おさなごころに|おんぶにだっこ(さくらももこ)
さくらももこさんのエッセイ。
とってもユーモラスで、エッジが立っていて、暖かい、そんな物語たちが大好きだ。
今回読んだのは、さくらさんの幼年期から小学校に上がるまでのエピソードを描いた「おんぶにだっこ」。
驚いたのは、子どもの頃の記憶や、その記憶に紐づく感覚をこんなにも鮮明に覚えているということ。
読み進めるうちに、自分自身も成長する過程で感じた不安や悩みをひさしぶりに思い出すことができた。
思えば、子どもの頃は不安だらけだった。
目の前で起こることに過剰に反応し、慌てふためき、場合によっては隠し通そうと知恵を働かせる。
その場はなんとか凌げるが、今度は罪悪感との戦いで眠れない夜が始まる。
今から思うと「そんなこと」でしかないんだけど、当時は大問題。
四苦八苦する日々の中で、少しずつこの世界に順応していくんだったなと思い出される。
そっと肩を叩いて悩みの原因を、この世界のルールのようなものを伝えてあげたい。
「だから、大丈夫」だと言ってあげたい。
まあ、今も内容は違えど悩みは耐えないんだから、数十年後の自分から見ると、今の悩みも笑えるんだろう。
脱線するが、
「あなたの悩みは宇宙からみるとちっぽけだから大丈夫」という論には昔から納得がいかない。

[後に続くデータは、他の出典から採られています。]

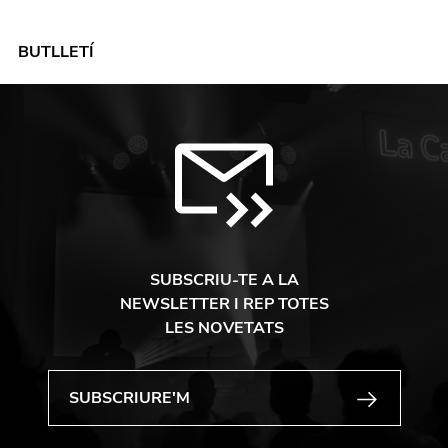
BUTLLETÍ
SUBSCRIU-TE A LA
NEWSLETTER I REP TOTES
LES NOVETATS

確かに自分が抱えている悩みは宇宙と比べると小さいものだ。
しかし、その悩みと向き合って、対処すべきなのは結局、同じくらいちっぽけな自分自身なんだ。宇宙が勝手に解決してくれるわけじゃないし、宇宙の視点で物事を見ることなんて僕にはできない。
話をエッセイに戻す。
本書は他のエッセイと比較しても、なんとなく悲壮感の色が強く出ているように感じた。
だけど、良いも悪いもない、無邪気な目を通して世界を見るということを思い出させてくれる、とても大切な一冊であった。